= Beginning of Section =

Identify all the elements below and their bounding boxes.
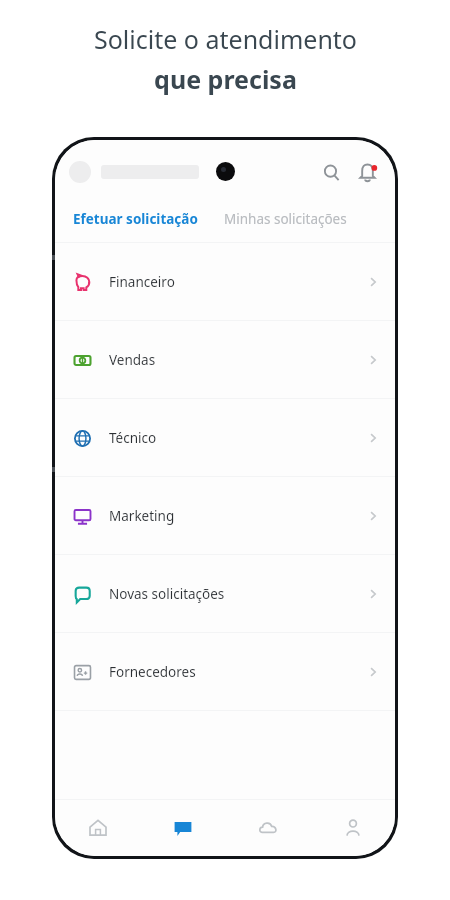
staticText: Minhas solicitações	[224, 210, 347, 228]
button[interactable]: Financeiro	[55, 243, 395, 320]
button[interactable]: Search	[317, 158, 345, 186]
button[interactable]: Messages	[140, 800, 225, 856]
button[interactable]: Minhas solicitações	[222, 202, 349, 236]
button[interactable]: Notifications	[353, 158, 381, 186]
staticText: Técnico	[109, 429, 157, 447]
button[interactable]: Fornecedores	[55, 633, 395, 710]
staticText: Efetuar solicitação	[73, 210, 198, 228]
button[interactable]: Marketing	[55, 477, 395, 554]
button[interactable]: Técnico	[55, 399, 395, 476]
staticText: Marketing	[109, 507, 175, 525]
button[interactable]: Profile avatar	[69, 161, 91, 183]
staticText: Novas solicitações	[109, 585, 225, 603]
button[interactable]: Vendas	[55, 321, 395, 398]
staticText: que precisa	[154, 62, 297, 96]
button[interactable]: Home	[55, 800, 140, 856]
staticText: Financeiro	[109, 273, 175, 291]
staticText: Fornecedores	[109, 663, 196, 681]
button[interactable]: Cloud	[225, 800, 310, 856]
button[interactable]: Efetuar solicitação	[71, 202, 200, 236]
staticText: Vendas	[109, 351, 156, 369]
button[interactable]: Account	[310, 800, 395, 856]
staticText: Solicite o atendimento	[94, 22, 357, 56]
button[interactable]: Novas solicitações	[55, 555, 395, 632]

= End of Section =

All entries should be reproduced exactly; no picture belongs in the result.

Identify all the elements below and their bounding boxes.
staticText: Minhas solicitações	[224, 210, 347, 228]
button[interactable]: Financeiro	[55, 243, 395, 320]
button[interactable]: Search	[317, 158, 345, 186]
button[interactable]: Messages	[140, 800, 225, 856]
button[interactable]: Minhas solicitações	[222, 202, 349, 236]
button[interactable]: Notifications	[353, 158, 381, 186]
staticText: Técnico	[109, 429, 157, 447]
button[interactable]: Fornecedores	[55, 633, 395, 710]
staticText: Efetuar solicitação	[73, 210, 198, 228]
button[interactable]: Marketing	[55, 477, 395, 554]
button[interactable]: Técnico	[55, 399, 395, 476]
staticText: Marketing	[109, 507, 175, 525]
button[interactable]: Profile avatar	[69, 161, 91, 183]
staticText: Novas solicitações	[109, 585, 225, 603]
button[interactable]: Vendas	[55, 321, 395, 398]
staticText: que precisa	[154, 62, 297, 96]
button[interactable]: Home	[55, 800, 140, 856]
staticText: Financeiro	[109, 273, 175, 291]
staticText: Fornecedores	[109, 663, 196, 681]
button[interactable]: Cloud	[225, 800, 310, 856]
button[interactable]: Efetuar solicitação	[71, 202, 200, 236]
staticText: Vendas	[109, 351, 156, 369]
button[interactable]: Account	[310, 800, 395, 856]
staticText: Solicite o atendimento	[94, 22, 357, 56]
button[interactable]: Novas solicitações	[55, 555, 395, 632]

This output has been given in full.